No one with political influence within the government or the Labour Party ever publicly denounced those vile conspiracy theories, not until yesterday at least, when PL CEO Randolph De Battista called the suggestions shocking.
And yet the Caruana Galizias fought on. They made damn sure that Malta and the world would not forget what happened and pledged not to rest until full justice was assured.
It wasn’t easy. This is what Daphne’s son had to say a few months ago, when looking back at the Archbishop’s homily at their mother’s funeral.
“In his homily, the Archbishop of Malta told journalists ‘never to grow weary in your mission to be the eyes, the ears and the mouth of the people’. He then turned to my brothers and me, and said:”
“As you know, whenever your mother was abroad, she had a habit of lighting a candle in church for each one of you: the silent prayer of a mother for her children… Your beloved mother died a cruel death by the hidden hand of someone that valued darkness over the light, for his actions are evil. See that you will always be the children of the light.”
“We lit three candles and Matthew read Ecclesiastes 3, which my mother once wrote was ‘engraved in my heart’. Wickedness in the place of justice. There is a time for everything, a season for every activity under the heavens. A time to be born and a time to die, to kill and to heal, to mourn and to dance. I don’t know when that time will come. And I don’t know that we’ll always be children of the light in what, at times, feels like complete darkness.”
The darkness is now starting to clear away.

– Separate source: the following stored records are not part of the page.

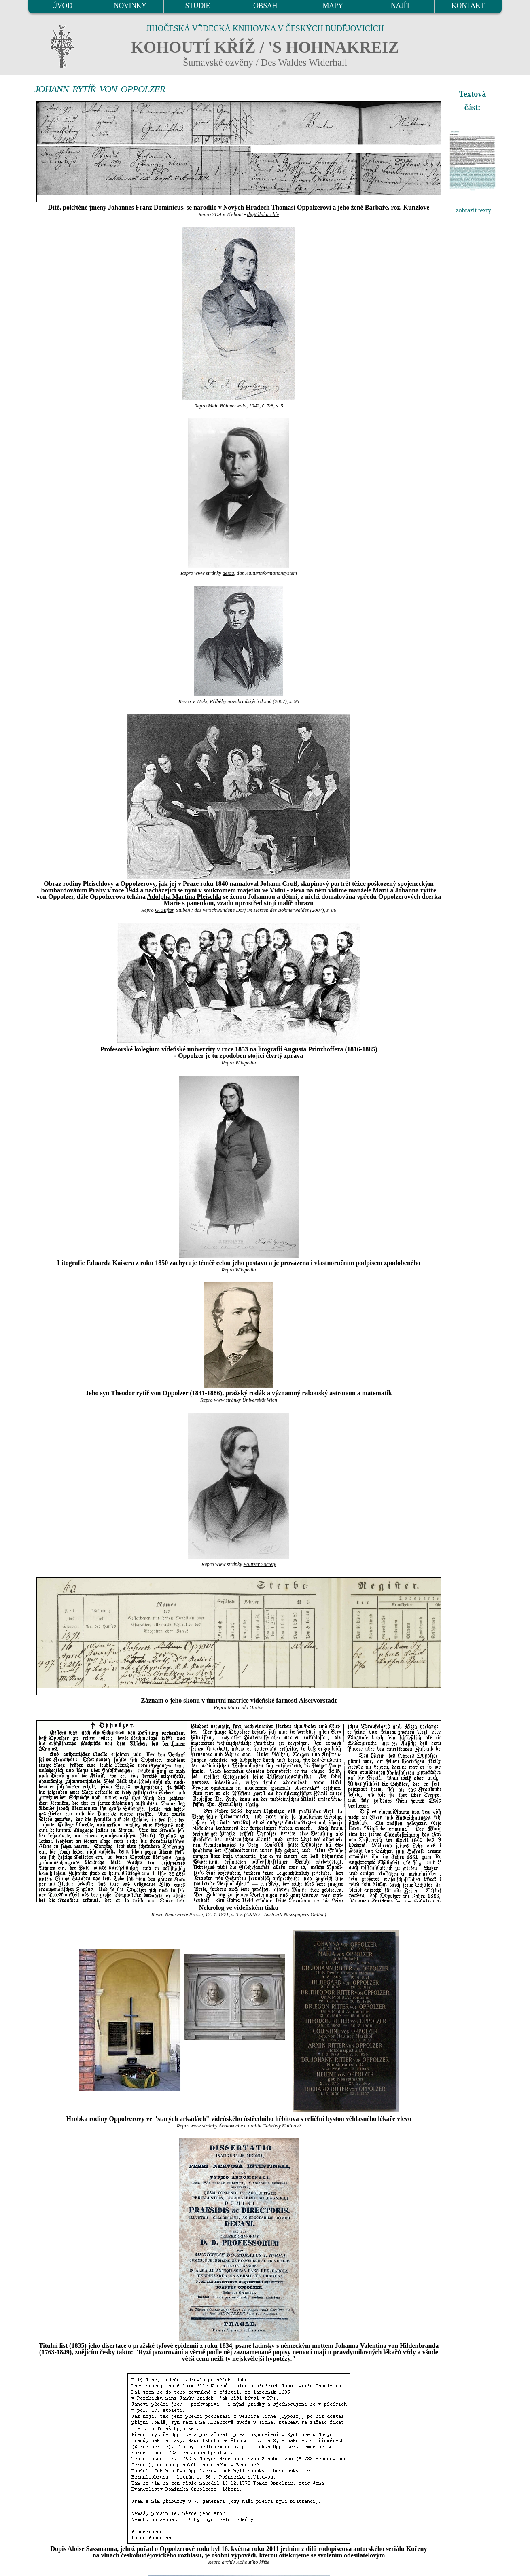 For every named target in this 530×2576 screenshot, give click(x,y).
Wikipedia (245, 1063)
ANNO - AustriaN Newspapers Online (285, 1914)
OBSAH (265, 6)
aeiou (228, 573)
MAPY (332, 6)
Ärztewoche (230, 2126)
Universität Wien (259, 1400)
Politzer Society (260, 1564)
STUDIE (197, 6)
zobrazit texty (473, 210)
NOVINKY (130, 6)
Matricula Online (245, 1707)
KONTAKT (468, 6)
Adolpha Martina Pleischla (184, 896)
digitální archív (263, 214)
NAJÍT (400, 6)
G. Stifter (164, 910)
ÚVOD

Yorgen Fenech has been arraigned, Keith Schembri has resigned and has been implicated in the murder, Konrad Mizzi has resigned and now even Joseph Muscat, the most popular Prime Minister in Malta’s history, has had to admit that his position is no longer tenable. Even some of Daphne Caruana Galizia’s harshest critics are now speaking about her in positive terms.
Despite everything, despite the powers that be standing in their way, full justice is nearer at hand than it has ever been.
And that is an example of true patriotism. Patriotism isn’t about attacking the most vulnerable in society, it’s about defending your country to the hilt, even against its own government if needs be.
The Ġieħ ir-Repubblika for services to the nation is the absolute least these heroes deserve; Malta is truly in their debt.